No matter how often you, I, others say it, "the plural of anecdote is not data" needs to be said more often. I'm using the term "anecdata" for stuff that's analyzed as data, presented as data, but is essentially multiple anecdotes...which covers a LOT.

The best reply to this article

is the one that came over my Twitter feed.

http://strange.corante.com/2009/07/13/the-plural-of-anecdote-is-not-data

Dead on, in my opinion.

so if I want to make mone from teens, ...

I need to start a company like PayPal that bills the mobile phone plan. Teens want to buy stuff, but don't have the money. If I can get them to run up huge debt (after I change the laws to make them responsible for it), I can create a labor force who works virtually for free because they are paying off old debt. We need to lower the age limits and give credit to 13-yr-olds.

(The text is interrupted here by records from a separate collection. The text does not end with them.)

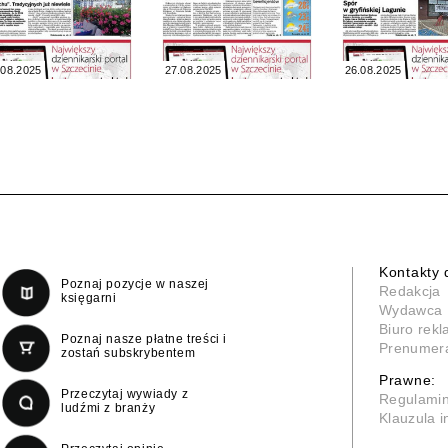
.08.2025
27.08.2025
26.08.2025
Kontakty 
Poznaj pozycje w naszej
Redakcja
księgarni
Wydawca
Biuro rek
Poznaj nasze płatne treści i
Prenumer
zostań subskrybentem
Prawne:
Przeczytaj wywiady z
Regulami
ludźmi z branży
Klauzula 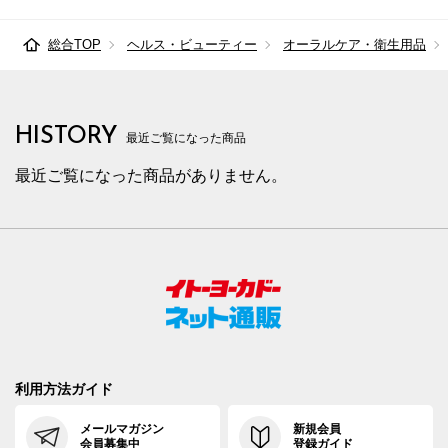
総合TOP
ヘルス・ビューティー
オーラルケア・衛生用品
HISTORY
最近ご覧になった商品
最近ご覧になった商品がありません。
利用方法ガイド
メールマガジン
新規会員
会員募集中
登録ガイド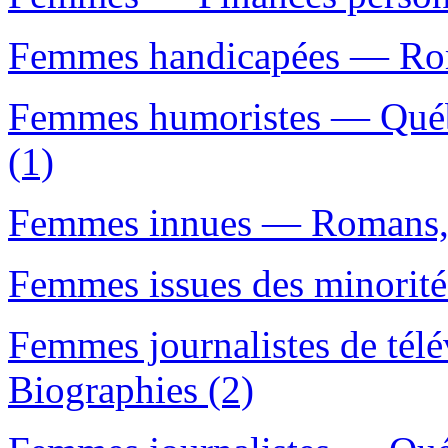
Femmes handicapées — Roma
Femmes humoristes — Québ
(1)
Femmes innues — Romans, n
Femmes issues des minorit
Femmes journalistes de té
Biographies (2)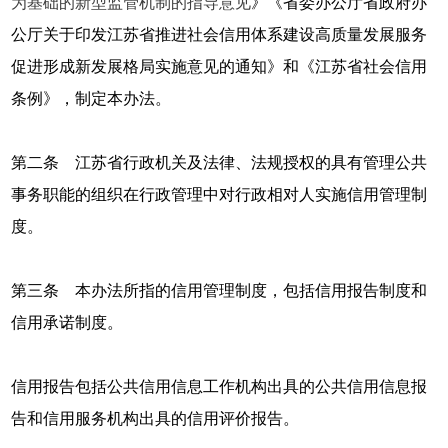
为基础的新型监管机制的指导意见
》《省委办公厅省政府办
公厅关于印发江苏省推进社会信用体系建设高质量发展服务
促进形成新发展格局实施意见的通知》和《江苏省社会信用
条例》，制定本办法。
第二条 江苏省行政机关及法律、法规授权的具有管理公共
事务职能的组织在行政管理中对行政相对人实施信用管理制
度。
第三条 本办法所指的信用管理制度，包括信用报告制度和
信用承诺制度。
信用报告包括公共信用信息工作机构出具的公共信用信息报
告和信用服务机构出具的信用评价报告。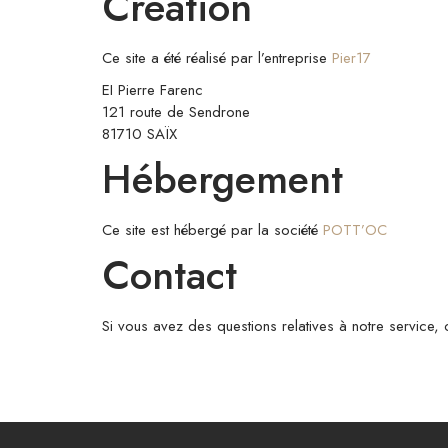
Création
Ce site a été réalisé par l’entreprise
Pier17
EI Pierre Farenc
121 route de Sendrone
81710 SAÏX
Hébergement
Ce site est hébergé par la société
POTT’OC
Contact
Si vous avez des questions relatives à notre service, 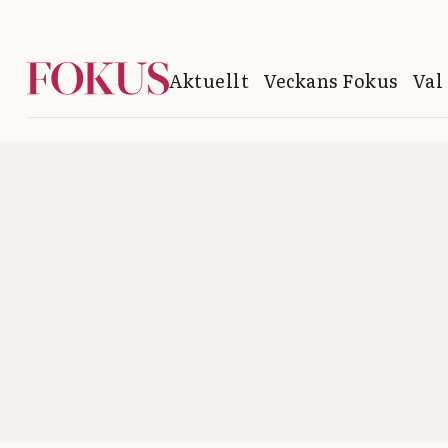
Aktuellt
Veckans Fokus
Val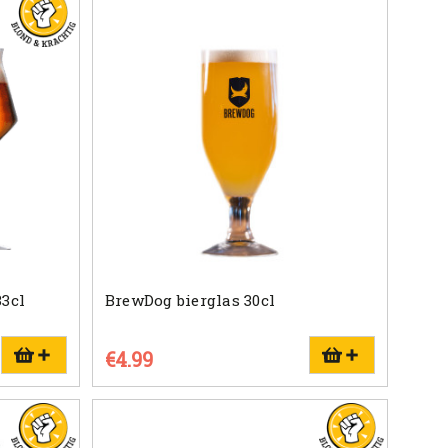
33cl
BrewDog bierglas 30cl
€4.99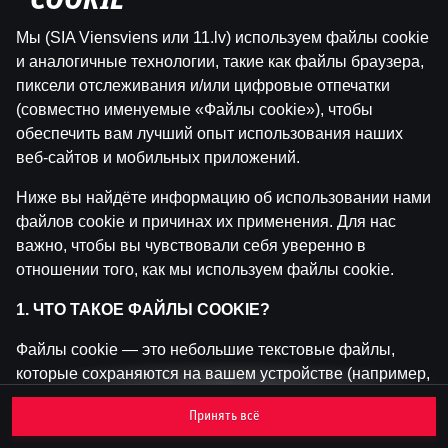
"COOKIE"
Мы (SIA Viensviens или 11.lv) используем файлы cookie
Эта игра недоступна как демо-версия.
и аналогичные технологии, такие как файлы браузера,
Пожалуйста, авторизуйся, чтобы играть в
пиксели отслеживания и/или цифровые отпечатки
эту игру на реальные деньги.
(совместно именуемые «Файлы cookie»), чтобы
обеспечить вам лучший опыт использования наших
Войти
веб-сайтов и мобильных приложений.
Ниже вы найдёте информацию об использовании нами
файлов cookie и причинах их применения. Для нас
важно, чтобы вы чувствовали себя уверенно в
отношении того, как мы используем файлы cookie.
1. ЧТО ТАКОЕ ФАЙЛЫ COOKIE?
Файлы cookie — это небольшие текстовые файлы,
которые сохраняются на вашем устройстве (например,
на компьютере, мобильном телефоне или планшете)
Принять всё
при посещении наших веб-сайтов. Размещение
файлов cookie позволяет нам распознавать вас и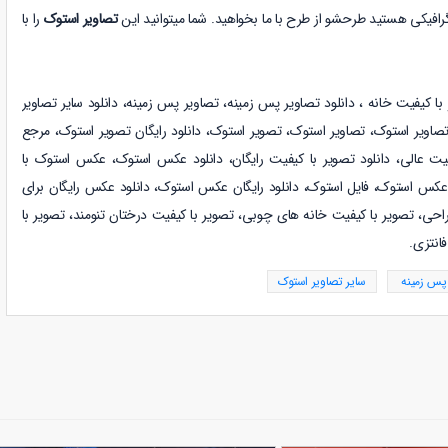
رافیکی هستید طرحشو از طرح با ما بخواهید. شما میتوانید این
تصاویر استوک
را با
با کیفیت خانه
،
دانلود
تصاویر پس زمینه
،
تصاویر پس زمینه
،
دانلود
سایر تصاویر
صاویر استوک
،
تصاویر استوک، تصویر استوک، دانلود رایگان تصویر استوک، مرجع
یت عالی، دانلود تصویر با کیفیت رایگان، دانلود عکس استوک، عکس استوک با
کس استوک، فایل استوک، دانلود رایگان عکس استوک، دانلود عکس رایگان برای
ی، تصویر با کیفیت خانه های چوبی، تصویر با کیفیت درختان تنومند، تصویر با
انتزی.
 پس زمینه
سایر تصاویر استوک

But mostly, the report tells me that teens want all the perks of being adults, but with the zero responsibility of being children.

How reliable is this report?

The text of this report is available online at http://media.ft.com/cms/c3852b2e-6f9a-11de-bfc5-00144feabdc0.pdf

So far as I can see, it's a well-written picture of how this one young man and his friends spend their online and tv/movie/videogame time. I'd give it about the same weight as when I asked our 20-year-old student-worker how he and his friends used Twitter -- a well-presented view of how one particular person uses this form of media and how he thinks his friends use it.

The report appears to concern only British teenagers, although it never actually says so. There are some rather sweeping statements made about their access to new media -- I was left wondering how many of these conclusions really apply to all British teenagers and how many apply mainly to urban affluent middle class teens. (For a look at what one researcher has found about some ways class affects the use of social media by American teenagers, see "The Not-So-Hidden Politics of Class Online" by dana boyd - http://www.danah.org/papers/talks/PDF2009.html )

No sources are given for the data that led to such conclusions as "99% of teenagers have a mobile phone...the general view is that Sony Ericsson phones are superior..." or "nearly every teenager has access to a basic computer with Internet...nearly all teenagers' computers have Microsoft Office installed..." I was left wondering if he simply asked his friends about this, if he surveyed his school, if he did some research on the web...I think he probably did a combination of these things, but there is no way to tell.

As the Financial Times introduction says, this report provides some "interesting insights." To think that anyone might base financial or institutional decisions on it seems rather appalling.

Mmmm

a 15 year old intern at Morgan Stanley. He represents the youth of today I'm sure.

"Robson's report isn't even based on any sort of statistical analysis"

So of no actual use then! His opinion is worth as much (or less really) than anyone elses.